Dal ritrovamento all’ultima sentenza: una storia lunga 51 anni – Nel 1964 il peschereccio “Ferruccio Ferri” di Romeo Pirani, pescatore fanese morto nel 2004, trova la statua. Il luogo della scoperta è tutt’ora incerto, ma secondo il racconto dell’equipaggio, la scultura si trovava sul fondale di una zona al largo del Monte Conero, chiamata “Scogli di Pedaso”. Dopo aver issato l’opera sull’imbarcazione, Pirani sotterra il bronzo in un campo di cavoli, mette in circolazione la fotografia e vende la statua. I racconti sono imprecisi e, soprattutto, senza nomi, ma parlano di una vendita di 3 milioni e 500mila lire. Da qui i contorni della storia si fanno meno nitidi.

La statua viene cercata e per la sua sparizione vanno a processo quattro persone, tre commercianti di Gubbio Pietro, Fabio e Giacomo Barbetti e don Giovanni Nagni. Dopo quattro anni di udienze gli imputati vengono assolti in secondo grado a Roma il 18 novembre 1970. Impossibile, secondo i giudici, accertare l’interesse artistico, storico e archeologico della statua, nel frattemposcomparsa. Nel 1974 l’opera riappare al Museo Getty che l’ha pagata 3,9 milioni di dollari. Come questa sia arrivata negli Stati Uniti entrando a far parte della collezione, però, resta un mistero. Secondo lo storico fanese Alberto Berardi l’Atleta lascia Gubbio con una spedizione di forniture mediche inviate in Brasile ad un missionario parente dei Barbetti e acquistata alla morte di Paul Getty dopo essere restaurata al Dorner Institut di Monaco.
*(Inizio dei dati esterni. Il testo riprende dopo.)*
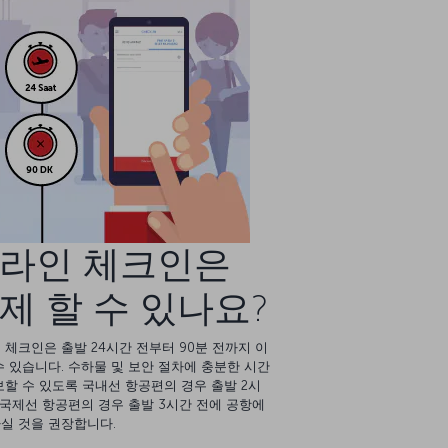
라인 체크인은
제 할 수 있나요?
 체크인은 출발 24시간 전부터 90분 전까지 이
수 있습니다. 수하물 및 보안 절차에 충분한 시간
보할 수 있도록 국내선 항공편의 경우 출발 2시
, 국제선 항공편의 경우 출발 3시간 전에 공항에
실 것을 권장합니다.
Le indagini comunque si interrompono per anni, fino al 1990, quando il ministero dei Beni culturali italiano segnala a quello degli Esteri che un nuovo frammento del Lisippo è stato dissotterrato dal campo di cavoli di Carrara di Fano. La battaglia Italia – Usa, però, si riapre solo con il ministro Rocco Buttiglione. Una prima conquista avviene nel 2006, quando il vice premier Francesco Rutelli vince un braccio di ferro con il Getty, ottenendo la restituzione di 39 opere esportate illegalmente, fra cui la Venere di Morgantina. L’Atleta di Fano, chiamato “Victorius Youth” dagli americani, viene però trattenuto. La città di Fano e la regione Marche non accettano la mancata restituzione e nel 2007, l’associazione culturale Le Cento Città presenta un esposto alla procura di Pesaro per violazione delle norme doganali e contrabbando.
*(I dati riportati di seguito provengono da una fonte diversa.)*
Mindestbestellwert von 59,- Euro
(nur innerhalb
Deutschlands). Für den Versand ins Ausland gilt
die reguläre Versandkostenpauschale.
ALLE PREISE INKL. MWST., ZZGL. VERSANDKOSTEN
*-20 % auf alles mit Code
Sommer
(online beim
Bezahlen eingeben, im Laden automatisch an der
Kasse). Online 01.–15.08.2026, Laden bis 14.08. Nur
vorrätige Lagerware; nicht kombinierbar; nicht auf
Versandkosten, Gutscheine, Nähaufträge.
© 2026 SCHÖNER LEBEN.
Il procedimento giudiziario prosegue per anni, fino a quando il gip Lorenza Mussoni nel 2009 dichiara il bronzo “patrimonio indisponibile dello Stato” e nel 2010 dispone il sequestro dell’opera. Inutili le battaglie e i ricorsi del museo statunitense, oggi nuovamente invitato alla restituzione della statua di Lisippo.